Hello% time seconds usecs/call calls errors syscall

—— ———– ———– ——— ——— —————-

nan 0.000000 0 1 read

nan 0.000000 0 1 write

nan 0.000000 0 2 open

nan 0.000000 0 2 close

nan 0.000000 0 1 execve

nan 0.000000 0 1 1 access

nan 0.000000 0 1 brk

nan 0.000000 0 1 munmap

nan 0.000000 0 2 mprotect

nan 0.000000 0 7 mmap2

nan 0.000000 0 3 fstat64

nan 0.000000 0 1 set_thread_area

—— ———– ———– ——— ——— —————-

100.00 0.000000 23 1 total

From the above output, it is evident that write system call is used 1time. This is initiated by printf() statement on stdout file descriptor.

One another important option of strace is -tt, it causes strace to print out the time at which each call finished.

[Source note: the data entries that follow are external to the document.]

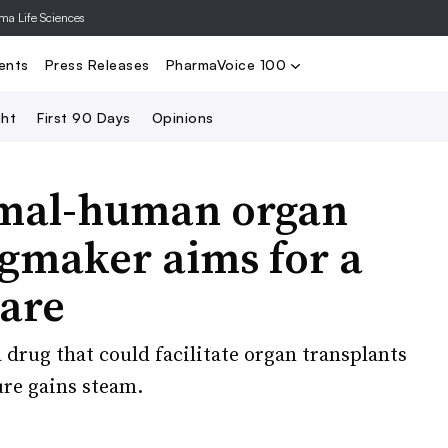
rma Life Sciences
Nominate
2024 PV100
2023 PV10
Search
ents
Press Releases
PharmaVoice 100
ght
First 90 Days
Opinions
nimal-human organ
ugmaker aims for a
care
drug that could facilitate organ transplants
re gains steam.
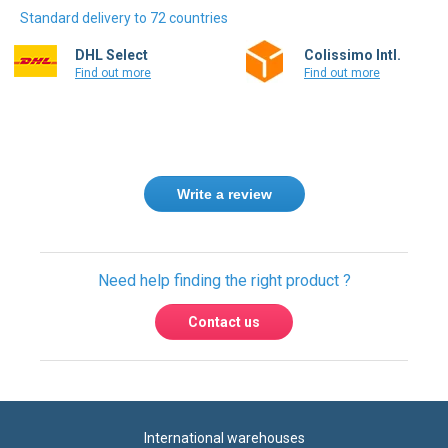
Standard delivery to 72 countries
DHL Select
Colissimo Intl.
Find out more
Find out more
Write a review
Need help finding the right product ?
Contact us
International warehouses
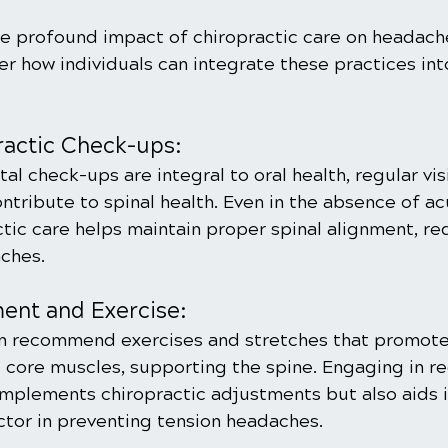
e profound impact of chiropractic care on headaches
er how individuals can integrate these practices into
ractic Check-ups:
al check-ups are integral to oral health, regular visi
ntribute to spinal health. Even in the absence of ac
tic care helps maintain proper spinal alignment, re
aches.
nt and Exercise:
n recommend exercises and stretches that promote f
 core muscles, supporting the spine. Engaging in re
omplements chiropractic adjustments but also aids i
ctor in preventing tension headaches.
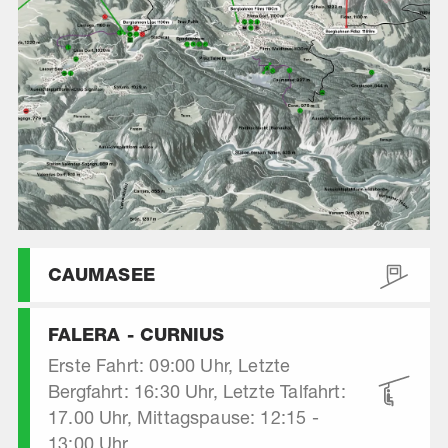
CAUMASEE
FALERA - CURNIUS
Erste Fahrt: 09:00 Uhr, Letzte
Bergfahrt: 16:30 Uhr, Letzte Talfahrt:
17.00 Uhr, Mittagspause: 12:15 -
13:00 Uhr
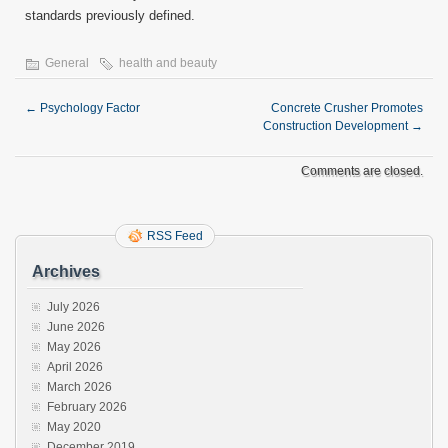
standards previously defined.
General
health and beauty
←
Psychology Factor
Concrete Crusher Promotes
Construction Development
→
Comments are closed.
RSS Feed
Archives
July 2026
June 2026
May 2026
April 2026
March 2026
February 2026
May 2020
December 2019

ltrace can be used to monitor user library calls. Most of the option present in strace is also present in ltrace. For the complete set of options run `man ltrace`.

Interactive Debugging

Interactive debuggers give you the ability to stop the program at any point, examine and change variables, and continue the program to identify the code which changes the behavior and makes the program buggy. The GNU Debugger (also known as gdb) is an interactive debugging tool which allows you to see what is going on inside the running program while it executes.

Introspection

Linux provides lot of information and tools to investigate the running process (your executable). It stores information about each of the process running in the system at /proc file system.
This directory has lot of subdirectories each denoting the process ID of the running process in the system.

$ls /proc
1     204   2481  2927   30479  399   9            kallsyms    swaps
10    2040  2518  2996   30535  4     acpi         kcore       sys
11    2047  2526  3      3094   400   asound       keys        sysrq-trigger
1477  205   2538  3001   3096   404   buddyinfo    key-users   sysvipc
1478  2092  2582  3002   3102   411   bus          kmsg        timer_list
1502  2173  2654  3003   3103   418   cmdline      loadavg     timer_stats
1653  2207  2690  3004   3114   429   cpuinfo      locks       tty
1654  2226  2711  3005   3115   457   crypto       mdstat      uptime
167   2237  2733  3115  3137   494   devices      meminfo     version
168   2249  2766  5218  3163   5     diskstats    misc        vmcore
169   2264  2778  30146  3165   5051  dma          modules     vmstat
172   2302  2779  30283  3523   5052  driver       mounts      zaptel
174   2319  2796  30285  3525   51    execdomains  mtrr        zoneinfo
1990  2335  2797  30367  3526   52    fb           net
1992  2354  2808  30398  355    53    filesystems  partitions
2     2359  2809  30421  388    5555  fs           schedstat
201   2381  2838  30442  389    5557  interrupts   scsi
202   2395  2839  30444  390    6     iomem        self
2020  2408  2847  30445  397    7     ioports      slabinfo
203   2431  2859  30477  398    8     irq          stat

Find out the process ID of you program using the ps command, lets say your executable name is csqlserver, then

$ps -ef |grep csqlserver
csql      5218  3115  0 13:35 pts/1    00:00:00 csqlserver
csql      5370  3526  0 13:42 pts/3    00:00:00 grep csqlserver

For the above output, pid is 5218.
Under this directory (/proc/5218) you will find lots of useful information which helps in debugging your application
Some of the important ones are
cmdline – contains the command line options with the executable name with which you started the process
environ – contains the environment variables like PATH, HOME,etc this process uses
maps – contains the memory map of the process(similar to output of pmap command)
fd – directory which contains all the file descriptors(you will see minimum 0,1 and 2 file descriptors which refers to stdin, stdout, stderr respectively)
cwd – link to current working directory
status – process status

Linux Tools
ps , pmap, top, vmstat
tools displays information about running process in the system which helps developers to identify issues such as CPU consumption, high disk I/O, high memory usage by the programs.